However, the nicest thing on the page was this:

A writer has many successes:

Each new word captured.
Each completed sentence.
Each rounded paragraph leading into the next.
Each idea that sustains and then develops.
Each character who, like a wayward adolescent, leaves home and finds a life.
Each new metaphor that, like the exact error it is, some how works.
Each new book that ends–and so begins.

Selling the piece is only an exclamation point, a spot of punctuation.

Which is remarkably inspiring.

O Wall

I somehow fell out of the writing habit about a week ago, and now I’m really facing a wall.
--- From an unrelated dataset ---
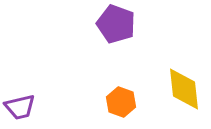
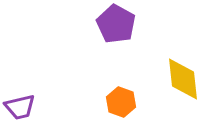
purple pentagon: rotated 9 degrees clockwise
yellow diamond: moved 1 px left, 10 px up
My darling husband, when I told him I’d need to go to France in order to keep writing the Great Canadian Novel with any sense of verisimilitude, offered to take me to Quebec City for a long weekend. It’s the closest we can get to France. I was touched.

In the meantime, I’ve staring blankly at my laptop and feeling singularly uninspired. I scribbled down notes for four (yes, 4) short stories last week, but evidently they’re not write-now stories.

I’ve gone back and done some rewriting and touch-ups and doodled some plans for future stuff to happen in various storylines, but overall, there hasn’t been much concrete production. I re-read the substantial beginnings of an urban fantasy novella about dreams versus reality and I’d love to pick it up again, except the main character’s name is Trinity. With the whole “What is the Matrix?” thing going on, no one will ever believe that I wrote half this novella six years ago. Just change the name, I hear some of you suggesting; and while on the surface that would seem to be a solution, for me (and likely many other writers) it’s impossible. The character’s name is Trinity. She opened a door in my mind one day after a long day of work and came in fully-formed, falling onto the sofa, practically asleep on her feet. It would be like asking you to change your next-door neighbour’s name after living next to her for six years.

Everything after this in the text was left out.